Очнулся я в палатке хирурга, который оказался не только врачом, но и волшебником.
– Сам бы лучше не сработал, – похвалил я, когда он закончил.
– Болит?
– Нет.
– Вскоре заболит очень сильно.
– Знаю. – Сколько раз я сам произносил эти же слова?
Вошел гвардейский капитан:
– Как дела?
– Готово, – сообщил хирург и добавил, повернувшись ко мне: – Никакой работы. Никакого напряжения. Никакого секса. Короче, сам знаешь.
– Знаю. Перевязь?
Он кивнул:
– И еще на несколько дней привяжем руку к туловищу.
Капитан едва сдерживал нетерпение.
– Выяснили, что случилось? – спросил я.
– Не совсем. Расчет баллисты так ничего и не смог объяснить. Орудие непонятным образом сорвалось. Похоже, ты везучий. – Он вспомнил мои слова о том, что кто-то пытался меня убить.
– Похоже, – согласился я и коснулся амулета Гоблина.
– Не хочется этого делать, – сказал капитан, – но все-таки я должен проводить тебя к Госпоже.
Накатил страх.
– Зачем я ей понадобился?
– Ты это знаешь лучше меня.
– Ничего я не знаю. – Имелось слабое подозрение, но я его гнал.

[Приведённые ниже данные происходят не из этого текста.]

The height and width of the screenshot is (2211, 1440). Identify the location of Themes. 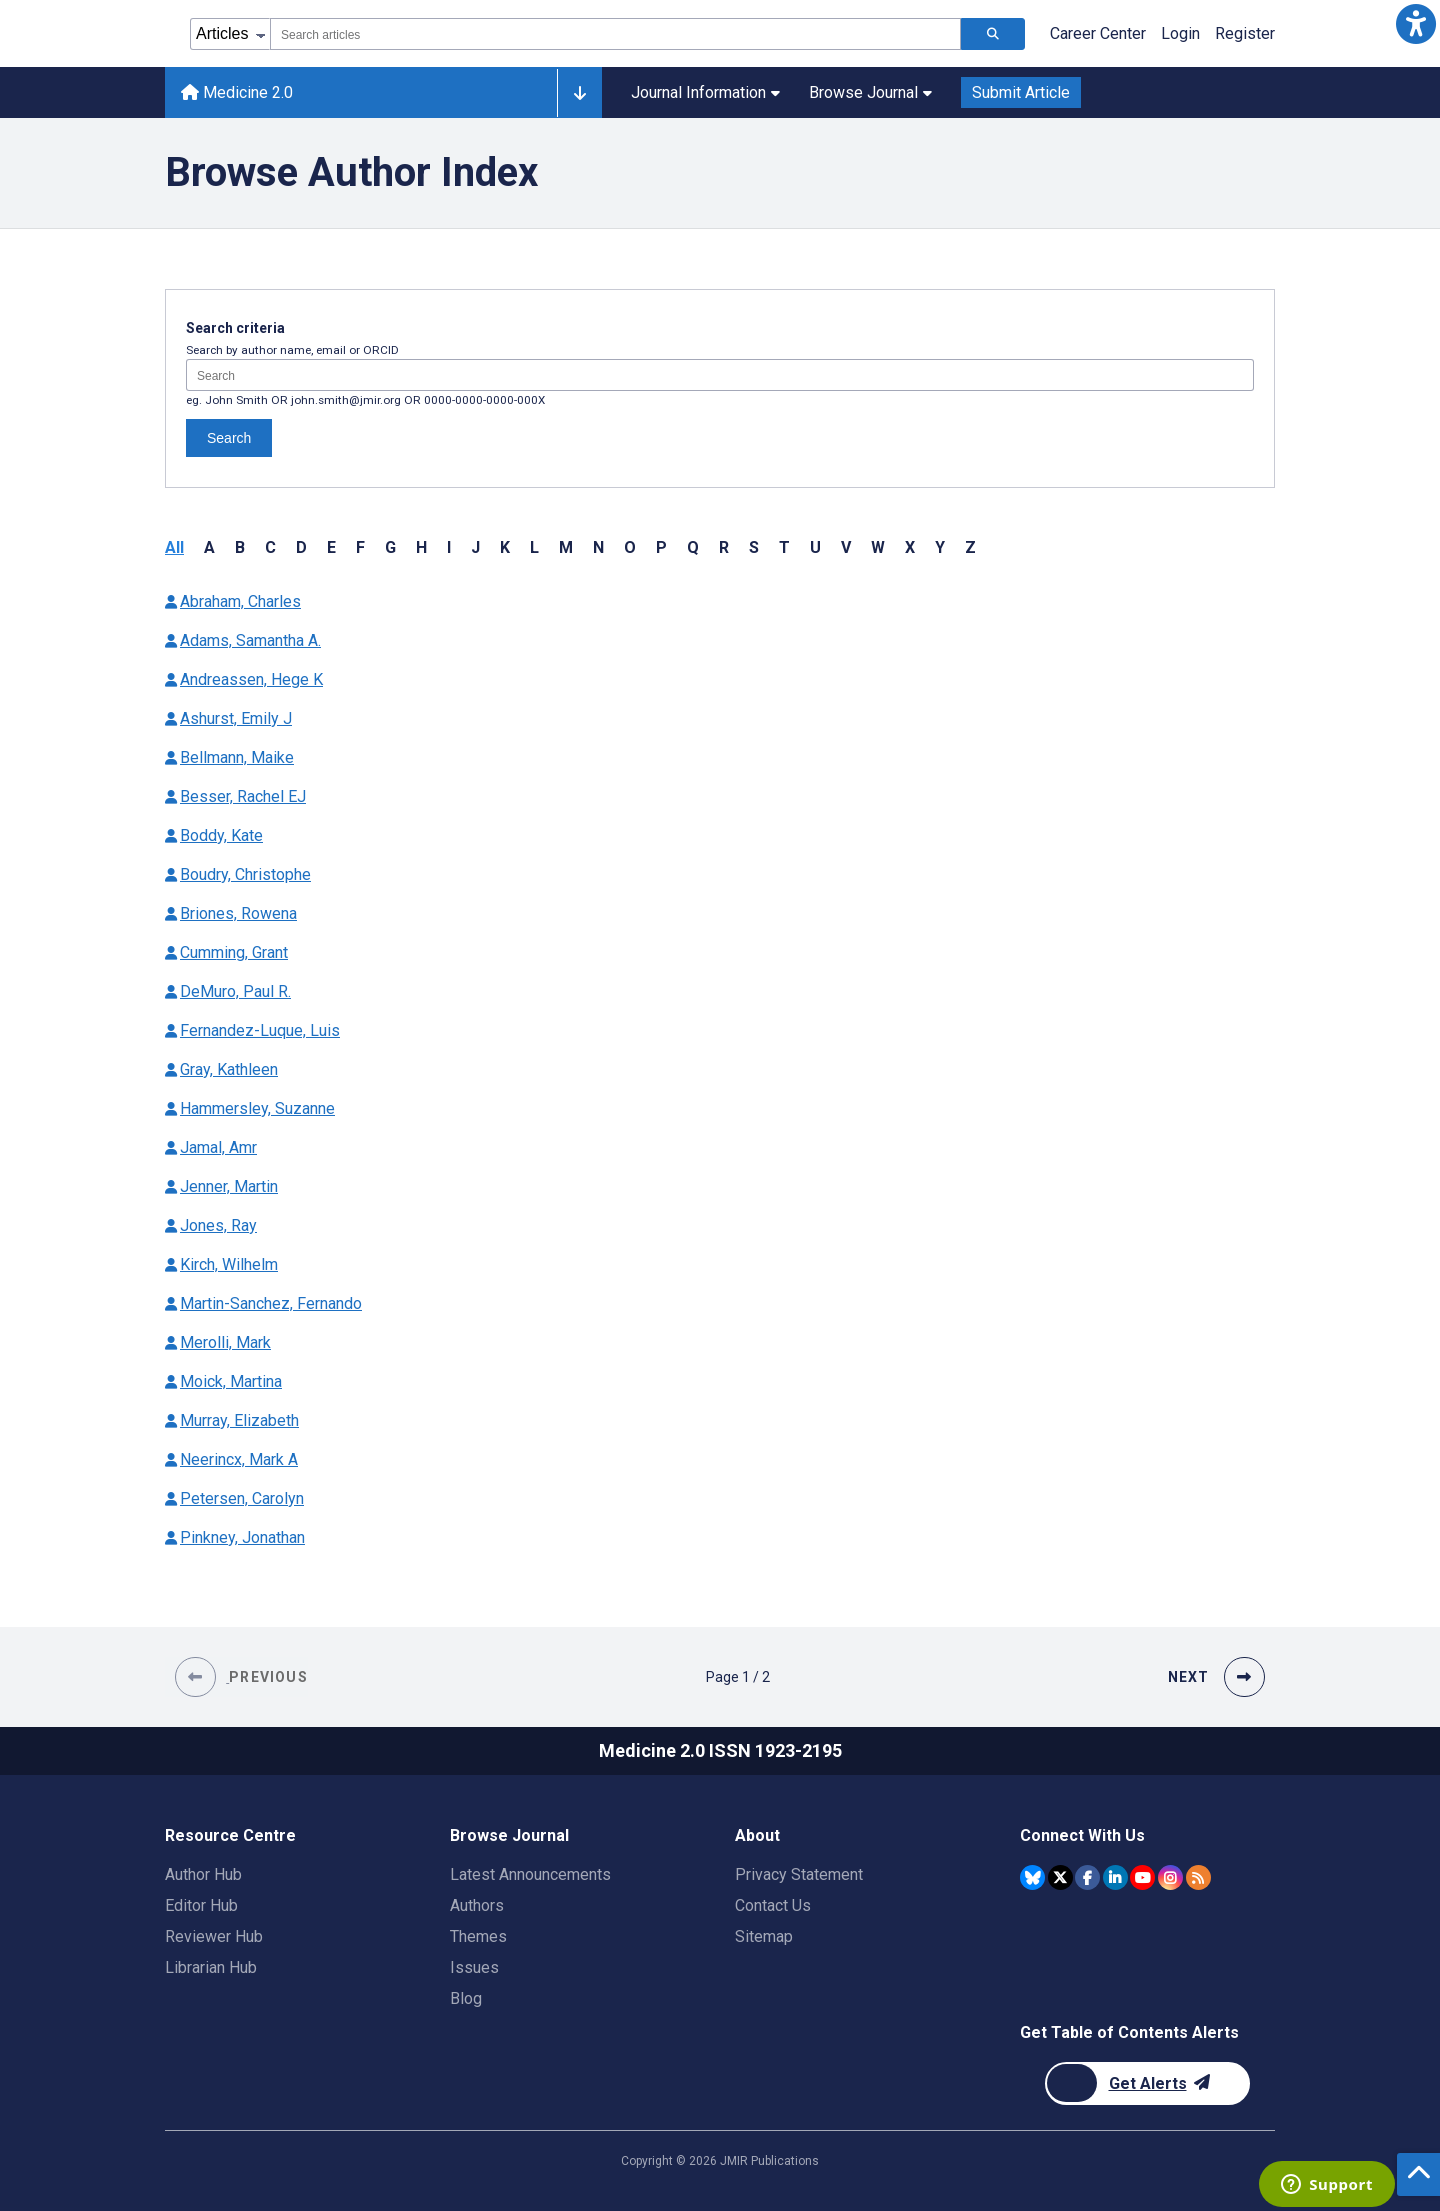
(478, 1936).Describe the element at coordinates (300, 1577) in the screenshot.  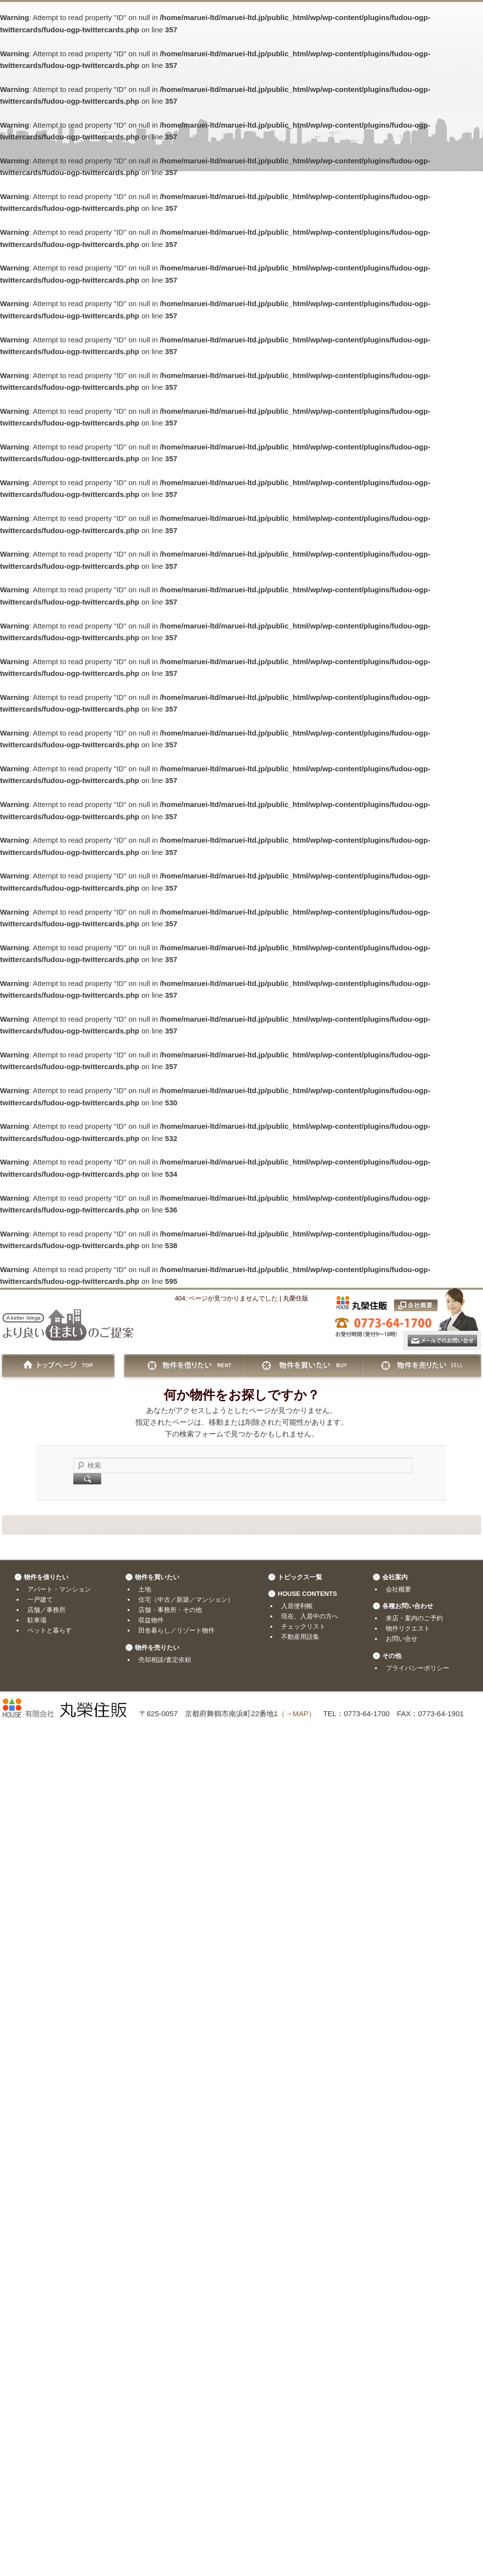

Башен оказалось две, одна внутри другой. Во внешней Башне, в административном сердце империи, расположились чиновники Госпожи. Внутренняя, столь же страшная для них, как и вся постройка для нас, пребывающих вне ее, занимала примерно треть общего объема. У нее имелся только один вход, доступный еще меньшему числу людей.
Когда мы подошли ко входу, он был открыт. Я не увидел охранников. Полагаю, в них не было особой необходимости. Наверное, я испугался бы сильнее, если бы не слабость после операции.
– Я подожду здесь, – сказал капитан.
Он помог мне сесть в кресло на колесах и подтолкнул его к дверному проему. Я пересек порог Башни с зажмуренными глазами и колотящимся сердцем.
Дверь за моей спиной гулко захлопнулась. Кресло катилось долго, несколько раз повернув. Для меня осталось тайной, кто им управлял, потому что я не желал открывать глаз. Наконец оно остановилось. Я ждал. Ничего не происходило. Наконец любопытство победило, и я заморгал.
Она стоит в Башне и смотрит на север. Изящные руки сложены на груди. Легкий ветерок задувает в окно и теребит полуночный шелк ее волос. На нежных щеках бриллиантами искрятся слезинки.
Это же мои собственные слова, написанные больше года назад! Я увидел сцену из своей фантазии, точную до мельчайших деталей. Деталей, которые я придумал, но не записал. Словно этот воображаемый эпизод был целиком выхвачен из моей головы и оживлен.
Разумеется, я ни на секунду не поверил своим глазам. Я находился в недрах Башни, а в этом мрачном сооружении не было ни единого окна.
Госпожа обернулась. И я увидел то, что видит в своих мечтах каждый мужчина. Совершенство. Ей не нужно было говорить, чтобы я узнал, какой у нее голос, ритм речи, паузы между фразами. Ей не нужно было двигаться – я и так знал, какие у нее движения, как она ходит, как подносит руку к горлу, смеясь. Я знал все это с подросткового возраста.